Одним из методов, способных дать некоторое представление о данном вопросе, является транскриптомика одиночных клеток (еще одно слово на «-омика», относящееся к активности генов в клетке). Исследователи недавно описали идентичность 30 000 нейронов мозга мыши, идентифицировав их частичный транскриптом на основе активности 1000 генов [80]. С точки зрения техники это высший пилотаж, но он тем не менее лишь подтвердил верность принципа: геном мыши содержит более 20 000 генов, кодирующих белок (немного больше, чем у человека[252]
), в то же время в мозге мыши находится около 70 миллионов нейронов, поэтому в исследовании рассматривалось 4 % генов мыши и, возможно, 0,04 % нейронов ее мозга.

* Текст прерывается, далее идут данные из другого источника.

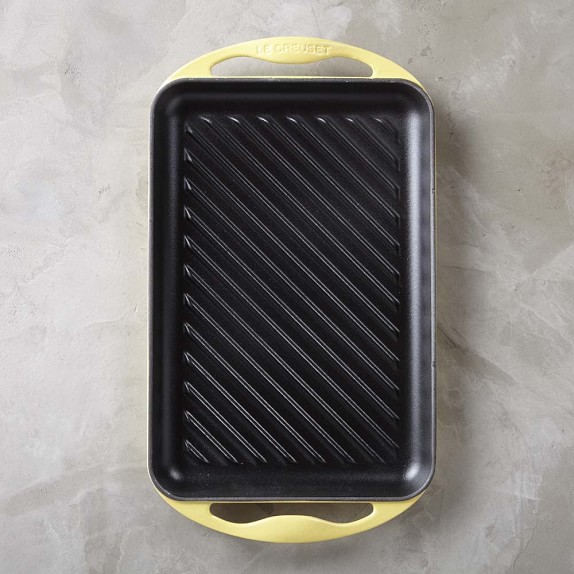 What are the coordinates of `cake pan` in the screenshot? It's located at (386, 200). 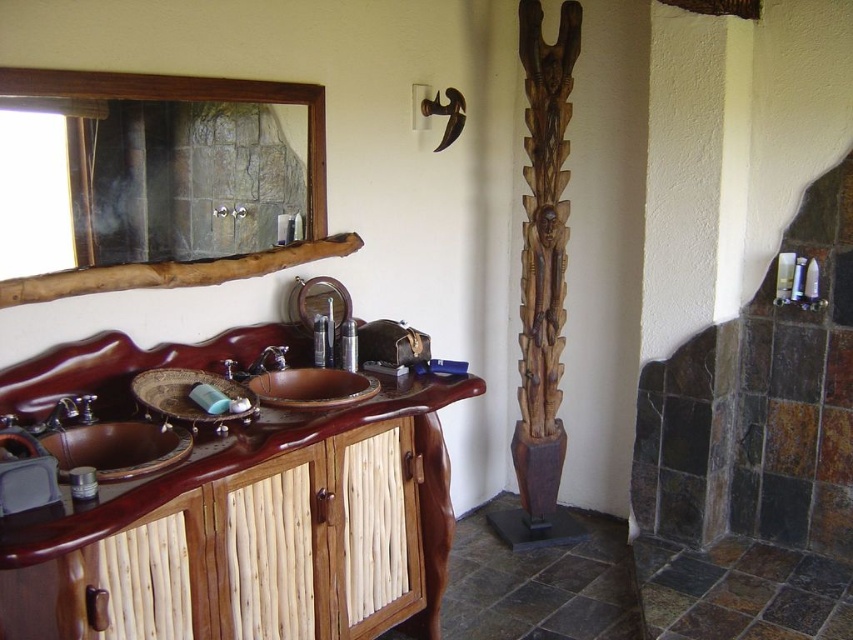 From the picture: Can you confirm if brown wood vanity at center is positioned to the right of brushed metal faucet at left?

Correct, you'll find brown wood vanity at center to the right of brushed metal faucet at left.

Which is behind, point (357, 513) or point (49, 416)?

Positioned behind is point (357, 513).

Find the location of a particular element. The width and height of the screenshot is (853, 640). brown wood vanity at center is located at coordinates [x=253, y=532].

Who is positioned more to the right, brown wooden bowl at center or brushed metal faucet at center?

Positioned to the right is brown wooden bowl at center.

Is brown wooden bowl at center positioned before brushed metal faucet at center?

Yes, it is in front of brushed metal faucet at center.

Is point (309, 369) farther from camera compared to point (282, 346)?

No.

Find the location of `brown wooden bowl at center`. brown wooden bowl at center is located at coordinates (312, 387).

Does point (20, 84) come in front of point (115, 444)?

That is True.

Identify the location of wooden frame mirror at upper left. The image size is (853, 640). (190, 99). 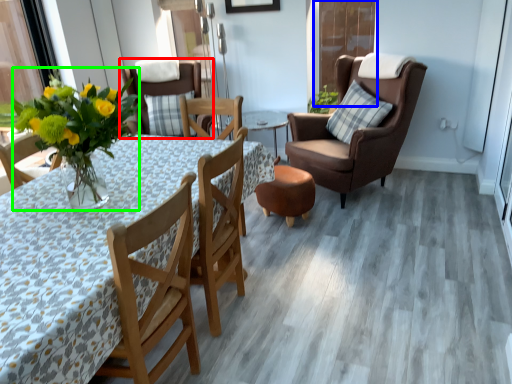 Question: Which is farther away from chair (highlighted by a red box)? screen door (highlighted by a blue box) or floral arrangement (highlighted by a green box)?

Choices:
 (A) screen door
 (B) floral arrangement

Answer: (B) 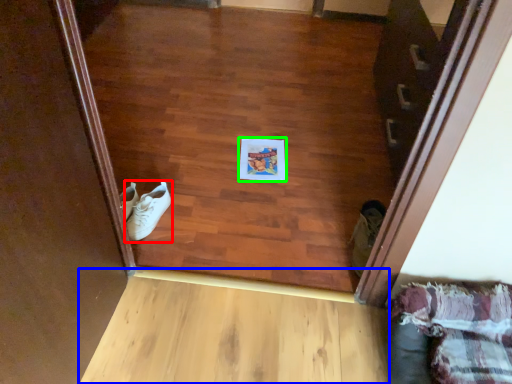 Question: Estimate the real-world distances between objects in this image. Which object is farther from footwear (highlighted by a red box), plank (highlighted by a blue box) or copy (highlighted by a green box)?

Choices:
 (A) plank
 (B) copy

Answer: (A) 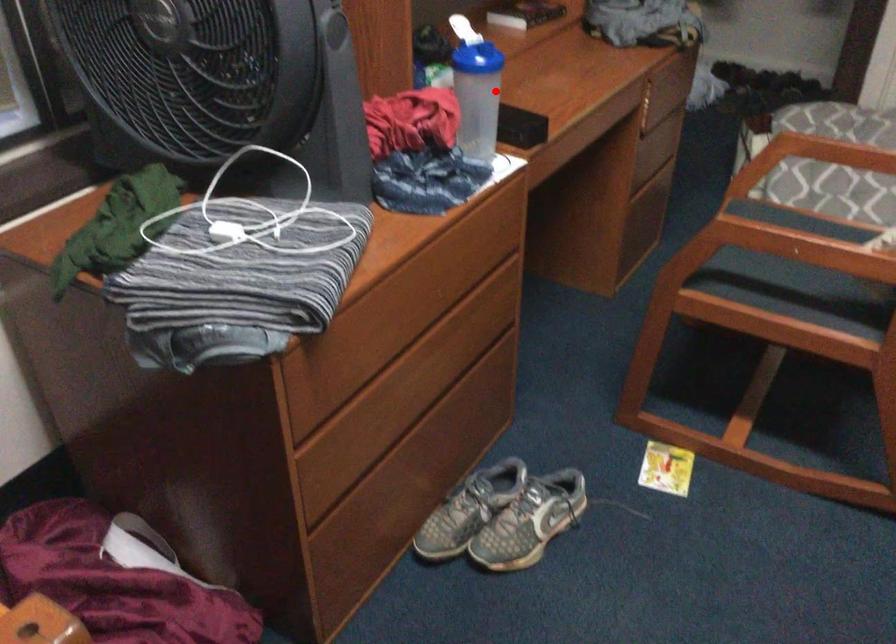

Однако данное исследование подтверждает, что в итоге будут доступны новые способы классификации всех нейронов в мозге, не только на основе их строения и расположения, но и генов, которые в них экспрессируются.«Многие ученые считают, что мы тонем в потоке данных о структуре мозга, в то время как на самом деле нам нужны более четкие теории и идеи о том, как все это сочетается».
Одна группа исследователей уже смогла определить профиль активности генов отдельных нейронов в зоне мозга мыши, известной как преоптическая область гипоталамуса, и связать выявленные различия с поведением. А другие ученые установили, что в двух областях коры мыши находятся 133 различных типа клеток, идентифицируемых по генам, а не по своему строению [81]. В некотором смысле эти 133 типа отражают различные функции, поскольку указывают на то, что клетки определенного типа реагировали на окружающую среду сходным образом, активируя и деактивируя заложенные в них гены. Это показало, например, что некоторые нейроны, использующие нейромедиатор глутамат, имеют особый профиль активности генов, который связан с их дальнодействующими связями в мозге. А транскриптомное профилирование позволило исследователям выявить два новых типа нейронов, участвующих в контроле движения [82].
Неясно, приведет ли такое детальное изучение к углубленному пониманию или просто позволит собрать больше информации. Многие ученые считают, что мы тонем в потоке данных о структуре мозга, в то время как на самом деле нам нужны более четкие теории и идеи о том, как все это сочетается. Как отмечал в 1998 году пионер нейробиологии Вернон Маунткасл: «Само по себе знание структуры не дает прямого понимания динамической функции. Вопросы “где?” и “как?” не тождественны» [83].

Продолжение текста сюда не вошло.